### Supplied material ###
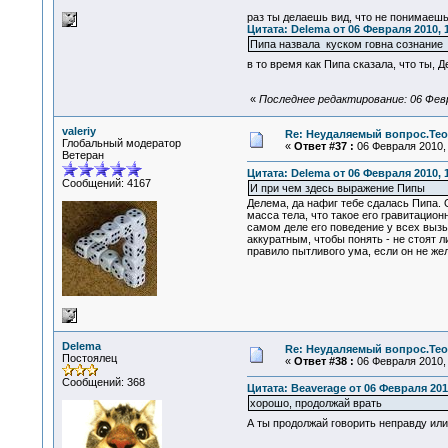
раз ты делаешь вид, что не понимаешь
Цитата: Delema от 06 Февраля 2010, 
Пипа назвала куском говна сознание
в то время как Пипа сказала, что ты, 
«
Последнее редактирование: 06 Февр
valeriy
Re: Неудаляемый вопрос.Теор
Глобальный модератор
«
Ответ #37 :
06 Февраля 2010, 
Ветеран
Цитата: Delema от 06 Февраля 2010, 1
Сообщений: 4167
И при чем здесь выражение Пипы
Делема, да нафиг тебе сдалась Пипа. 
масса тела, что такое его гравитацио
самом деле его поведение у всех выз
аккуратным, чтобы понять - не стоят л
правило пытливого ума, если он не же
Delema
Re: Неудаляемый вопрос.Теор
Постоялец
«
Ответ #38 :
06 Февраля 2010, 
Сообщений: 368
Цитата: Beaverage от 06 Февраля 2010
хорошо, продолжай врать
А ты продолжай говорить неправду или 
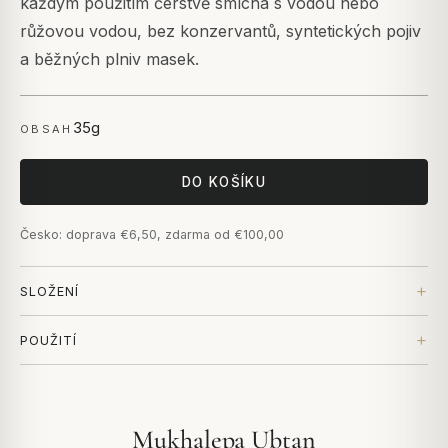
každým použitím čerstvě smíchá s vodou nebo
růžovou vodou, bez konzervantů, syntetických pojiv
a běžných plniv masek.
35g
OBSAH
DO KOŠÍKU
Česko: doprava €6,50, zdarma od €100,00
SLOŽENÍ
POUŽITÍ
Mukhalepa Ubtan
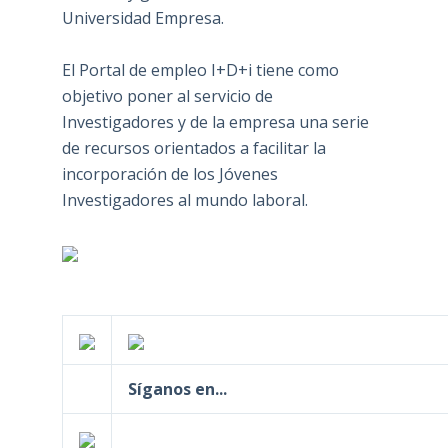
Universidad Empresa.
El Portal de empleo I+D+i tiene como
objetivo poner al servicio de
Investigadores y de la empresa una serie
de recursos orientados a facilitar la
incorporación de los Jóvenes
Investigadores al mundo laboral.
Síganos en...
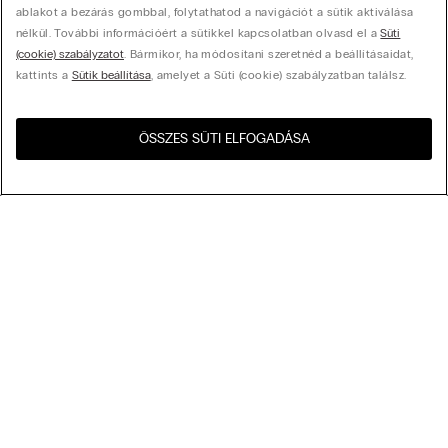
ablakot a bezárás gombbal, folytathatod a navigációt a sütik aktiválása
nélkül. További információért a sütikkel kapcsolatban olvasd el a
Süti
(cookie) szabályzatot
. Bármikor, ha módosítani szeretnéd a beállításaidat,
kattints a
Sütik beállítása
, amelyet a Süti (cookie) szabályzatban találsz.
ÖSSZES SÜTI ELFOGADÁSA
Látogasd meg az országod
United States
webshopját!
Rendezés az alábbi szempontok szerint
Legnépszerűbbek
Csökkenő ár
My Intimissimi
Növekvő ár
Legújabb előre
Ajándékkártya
###
### Supplied material ###
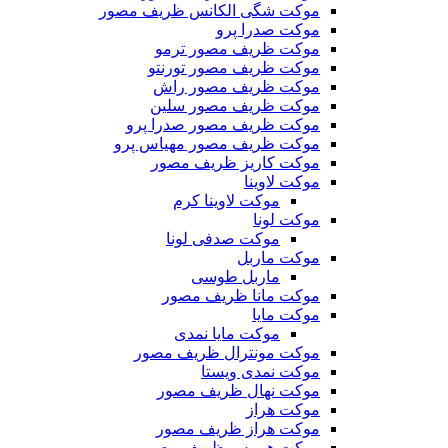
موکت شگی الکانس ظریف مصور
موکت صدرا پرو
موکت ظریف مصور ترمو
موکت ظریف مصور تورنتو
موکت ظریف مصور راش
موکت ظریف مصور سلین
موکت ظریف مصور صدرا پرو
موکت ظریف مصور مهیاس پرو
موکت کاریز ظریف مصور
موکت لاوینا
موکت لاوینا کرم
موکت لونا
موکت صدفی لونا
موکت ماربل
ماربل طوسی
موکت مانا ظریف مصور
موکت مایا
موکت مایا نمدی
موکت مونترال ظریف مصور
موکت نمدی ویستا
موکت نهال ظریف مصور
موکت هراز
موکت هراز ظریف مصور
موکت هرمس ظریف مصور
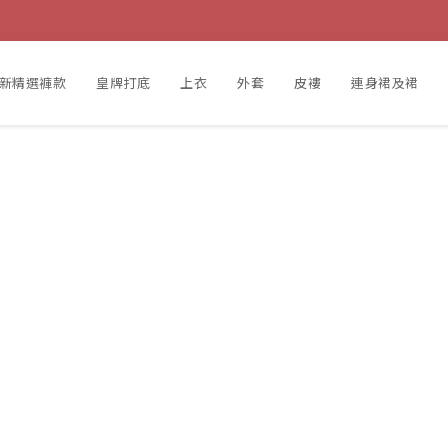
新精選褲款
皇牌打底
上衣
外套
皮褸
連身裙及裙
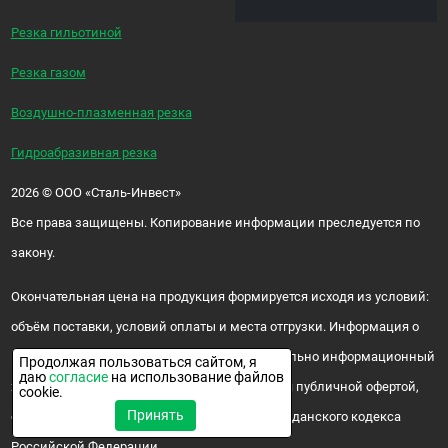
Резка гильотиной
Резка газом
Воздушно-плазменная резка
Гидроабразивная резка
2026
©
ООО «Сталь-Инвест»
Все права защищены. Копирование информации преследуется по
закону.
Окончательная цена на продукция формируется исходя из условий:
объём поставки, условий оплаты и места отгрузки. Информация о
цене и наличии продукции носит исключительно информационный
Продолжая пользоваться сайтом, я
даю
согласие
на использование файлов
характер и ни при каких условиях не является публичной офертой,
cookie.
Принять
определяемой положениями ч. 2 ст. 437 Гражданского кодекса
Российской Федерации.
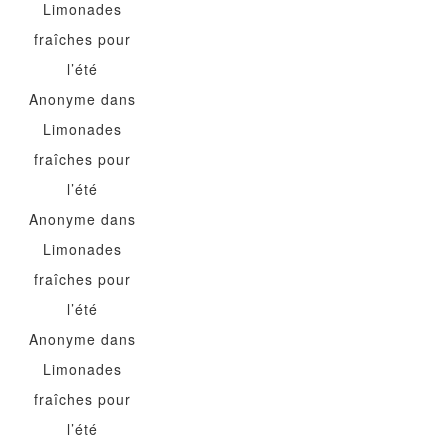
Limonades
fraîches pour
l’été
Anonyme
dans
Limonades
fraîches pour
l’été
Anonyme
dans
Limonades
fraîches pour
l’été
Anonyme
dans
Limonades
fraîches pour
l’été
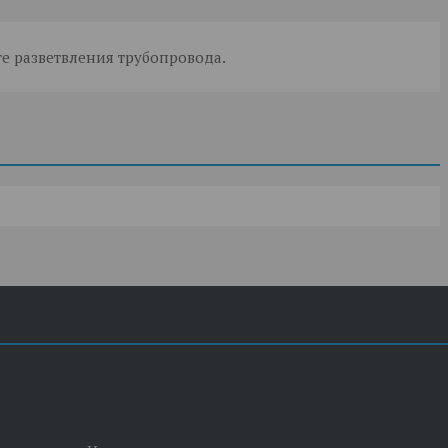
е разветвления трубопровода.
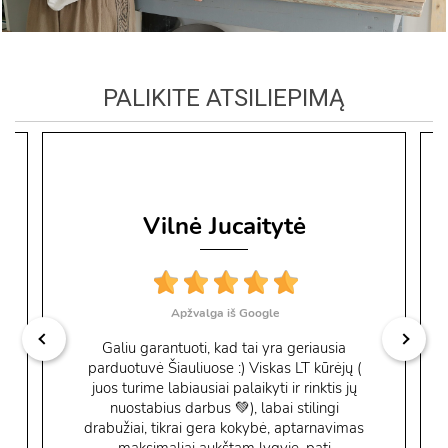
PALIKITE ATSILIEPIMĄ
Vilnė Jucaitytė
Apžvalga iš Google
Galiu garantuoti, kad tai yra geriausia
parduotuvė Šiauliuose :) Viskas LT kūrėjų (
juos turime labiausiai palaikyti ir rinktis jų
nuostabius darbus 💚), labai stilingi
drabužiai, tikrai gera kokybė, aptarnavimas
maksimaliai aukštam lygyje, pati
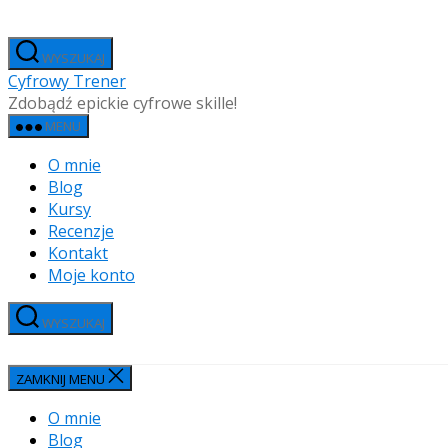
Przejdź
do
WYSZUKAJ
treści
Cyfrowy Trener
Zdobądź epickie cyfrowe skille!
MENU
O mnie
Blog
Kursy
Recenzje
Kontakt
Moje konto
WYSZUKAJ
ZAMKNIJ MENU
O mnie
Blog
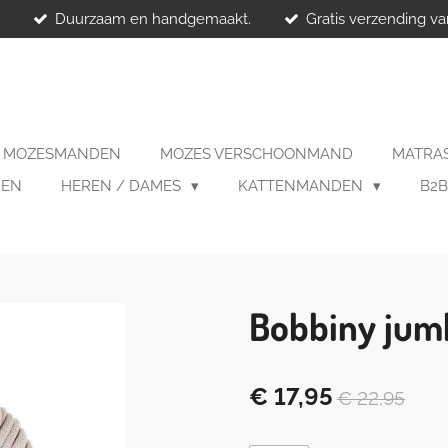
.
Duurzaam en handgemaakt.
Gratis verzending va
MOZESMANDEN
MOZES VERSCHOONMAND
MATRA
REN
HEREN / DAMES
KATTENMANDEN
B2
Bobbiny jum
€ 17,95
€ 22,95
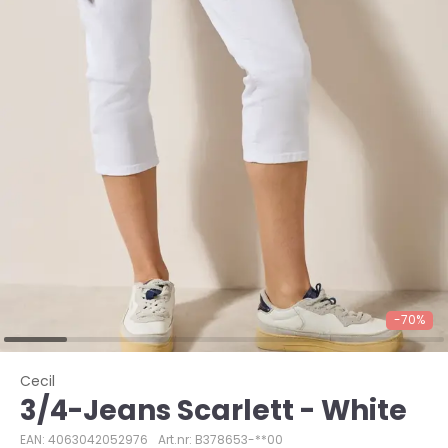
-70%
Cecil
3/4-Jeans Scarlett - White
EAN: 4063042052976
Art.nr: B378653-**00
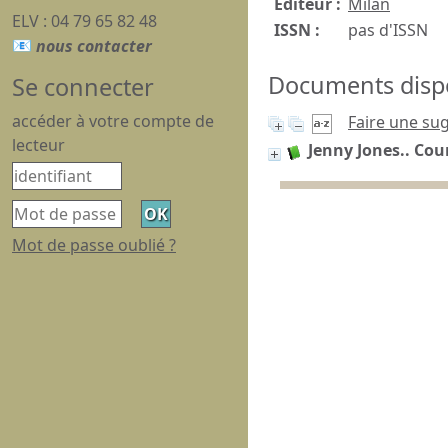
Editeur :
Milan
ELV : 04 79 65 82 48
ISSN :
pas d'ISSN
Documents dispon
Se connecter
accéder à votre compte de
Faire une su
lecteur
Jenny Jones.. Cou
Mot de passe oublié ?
###
• _Exercise brief_:
Reproduce the lines above starting at the one with "PALIKITE ATSILIEPIMĄ" and ending at the one with "Mot de passe oublié ?", both included, exactly and with no pictures.

• _Solved problem_:
PALIKITE ATSILIEPIMĄ
Vilnė Jucaitytė
Apžvalga iš Google
Galiu garantuoti, kad tai yra geriausia
parduotuvė Šiauliuose :) Viskas LT kūrėjų (
juos turime labiausiai palaikyti ir rinktis jų
nuostabius darbus 💚), labai stilingi
drabužiai, tikrai gera kokybė, aptarnavimas
maksimaliai aukštam lygyje, pati
Przejdź
do
WYSZUKAJ
treści
Cyfrowy Trener
Zdobądź epickie cyfrowe skille!
MENU
O mnie
Blog
Kursy
Recenzje
Kontakt
Moje konto
WYSZUKAJ
ZAMKNIJ MENU
O mnie
Blog
.
Duurzaam en handgemaakt.
Gratis verzending va
MOZESMANDEN
MOZES VERSCHOONMAND
MATRA
REN
HEREN / DAMES
KATTENMANDEN
B2
Bobbiny jum
€ 17,95
€ 22,95
-70%
Cecil
3/4-Jeans Scarlett - White
EAN: 4063042052976
Art.nr: B378653-**00
Editeur :
Milan
ELV : 04 79 65 82 48
ISSN :
pas d'ISSN
Documents dispon
Se connecter
accéder à votre compte de
Faire une su
lecteur
Jenny Jones.. Cou
Mot de passe oublié ?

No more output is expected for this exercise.